Nutrition as Therapy or Supplementation
Nutritional therapies can also help treat or at least support nutrition and growth of children with Crohn's disease. Special formulas can be used as a primary treatment for children in place of some medications. Some newer diets are being tested by our medical team. Or, your child's doctor may recommend nutritional supplements.
A small number of patients need to be fed by tube through the nose or intravenously from time to time. This can help those who temporarily need extra nutrition, who can't eat enough, whose intestines need to rest, or who can't absorb enough nutrition from food.
You can discuss all these options with your medical team, including a dietitian familiar with the treatment of Crohn's disease.
Surgery
Surgery may be needed when medications are no longer effective to treat some of the complications, including stricture (narrowing in the intestine), intestinal perforations (hole in the intestine), and perianal disease (inflammation near the anal opening such as perianal abscesses and fistulas).
For the first two complications, an operation is recommended to remove the diseased part of the bowel and then join the two healthy ends of the bowel together.
Another surgical option is an ileostomy (link to ileostomy webpage) to divert the stool from the diseased intestine. In this procedure, the surgeon creates a small opening in the abdomen — about the size of a quarter — and brings out a loop of small bowel (ileum) to the skin. Stool can then travel through the small intestine and exit the body through the opening and into a bag. The patient empties the bag as needed. This allows time for the diseased intestine to heal. Ileostomy can be temporary or permanent. When and if the ileostomy can be closed depends on whether medical therapy can heal the diseased intestine. This decision will be made with by your child’s gastroenterologist and pediatric surgeon.
How long will my child be in the hospital?

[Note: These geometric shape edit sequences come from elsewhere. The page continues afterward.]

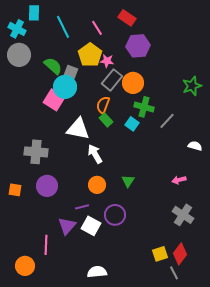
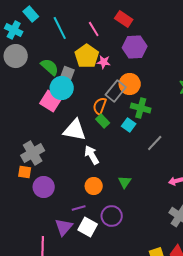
cyan rectangle: (34, 13) -> (31, 14), turned -42
gray rectangle: (112, 80) -> (116, 91), moved
gray line: (167, 121) -> (155, 143), moved
gray cross: (36, 152) -> (33, 153), turned -35
orange square: (15, 190) -> (25, 172), moved

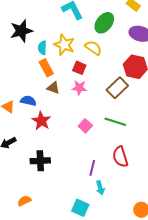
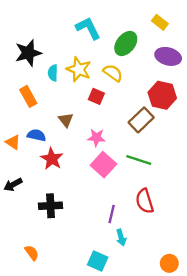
orange rectangle: (46, 68) -> (28, 96), moved
brown triangle: (53, 88) -> (66, 120), turned 32
pink star: (79, 88) -> (96, 138), moved
pink square: (85, 126) -> (103, 165), size x1.5
orange semicircle: (24, 201) -> (32, 253), turned 80

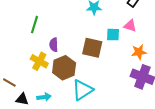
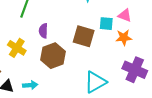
orange star: (139, 52) -> (124, 38), moved
yellow cross: (39, 61) -> (17, 48), moved
cyan triangle: (82, 90) -> (95, 82), moved

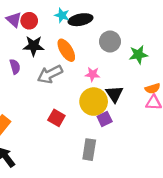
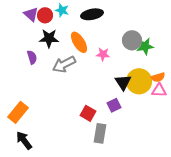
cyan star: (62, 15) -> (62, 10), moved
gray circle: (110, 41) -> (132, 40), moved
pink star: (93, 74) -> (103, 54), moved
yellow circle: (94, 102) -> (139, 81), moved
red square: (56, 118) -> (88, 113), moved

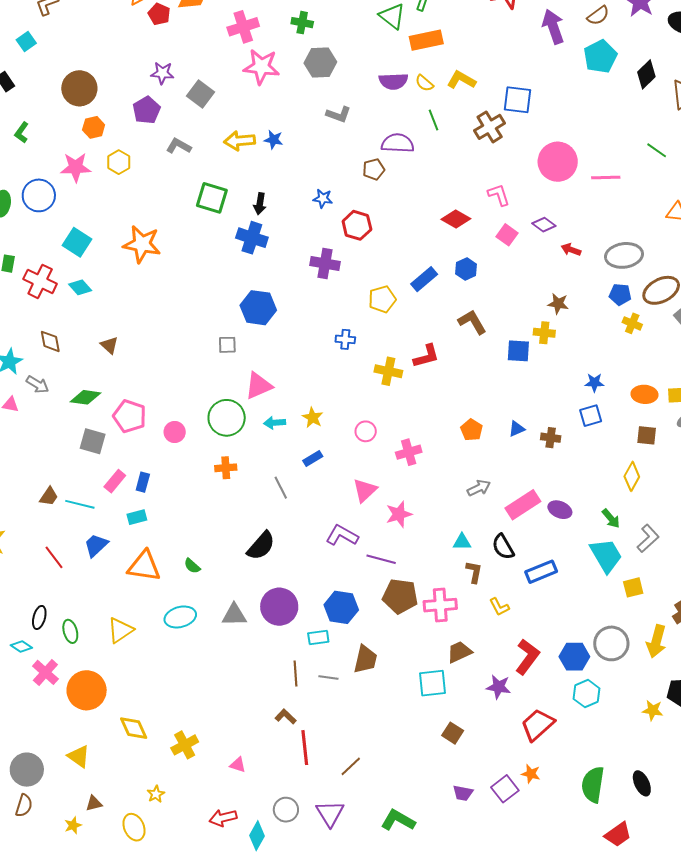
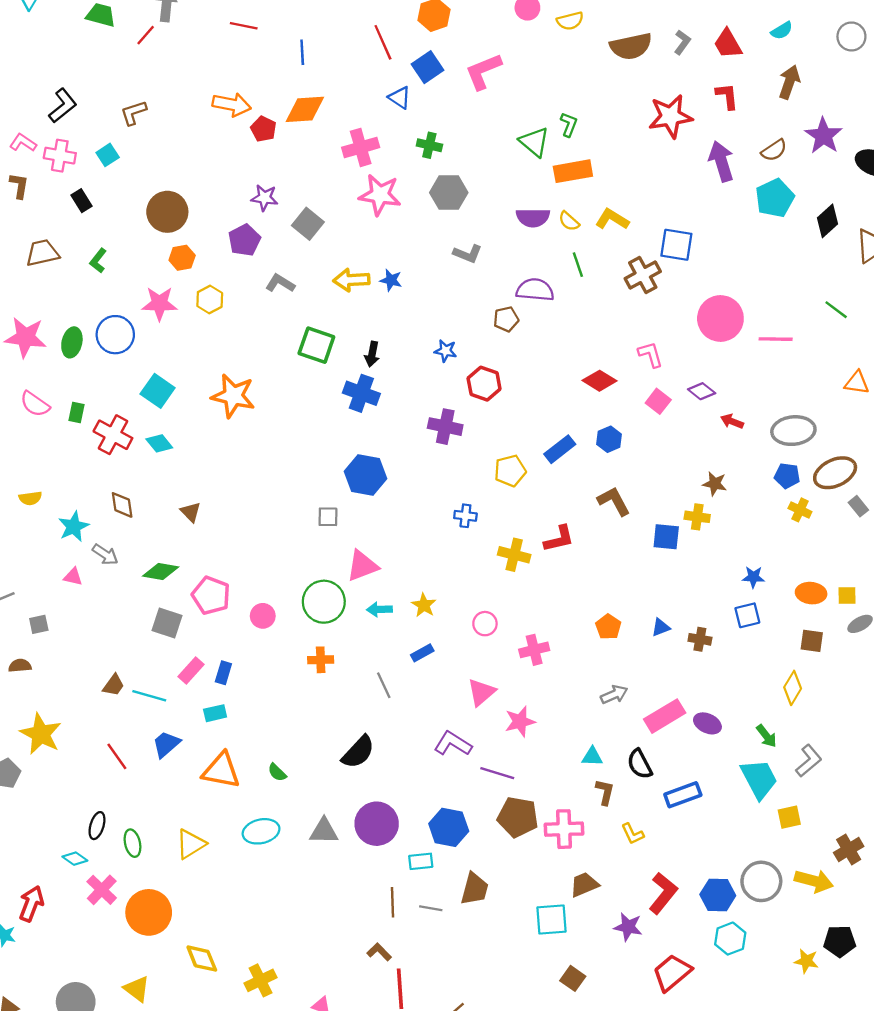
yellow arrow: (656, 641) -> (814, 881), turned -92

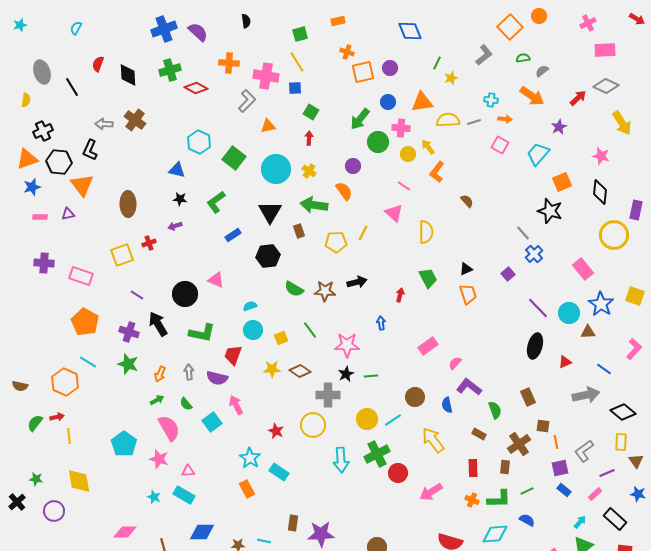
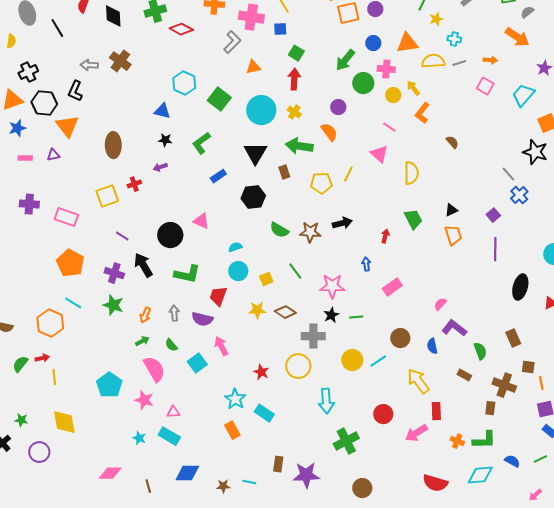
cyan cross: (491, 100) -> (454, 39), moved
red arrow: (309, 138) -> (294, 79), size x1.5
purple line: (538, 308) -> (495, 249), moved, turned 45
pink rectangle: (428, 346) -> (392, 287), moved
brown cross: (519, 444) -> (504, 385), turned -35
green cross: (377, 454) -> (346, 441), moved
red rectangle: (473, 468) -> (436, 411), moved
green line: (527, 491) -> (540, 459), moved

The length of time your child stays in the hospital depends what operation your child has. This will be discussed with you and your child at the time of the operation. It is very important for the recovery that your child to get out of bed and walk the days after the operation. Pain medications will be given to help minimize the discomfort; usually only acetaminophen and ibuprofen are needed when your child goes home. After each operation, a dietitian will be available to provide education on the type of foods your child can eat. Usually, your child will be started on low residue diet, but can reintroduce foods with fiber and return to normal diet within 2-4 weeks after the operation.
What is expected after surgery?
Although surgery can provide many symptom-free years, it's not considered a cure because the disease usually recurs. For this reason, doctors aim to avoid surgery or to remove as little as possible of the diseased part of the bowel. After surgery, medications to reduce inflammation will need to be restarted to minimize the risk of the disease to recur and cause more complications. It is important for your child to continue to be followed by the multidisciplinary IBD team, which includes pediatric surgeons, pediatric gastroenterologists, advanced practice providers (nurse practitioners and physician assistants), wound care specialists, and dietitians, at the UCSF Benioff Children’s Hospitals.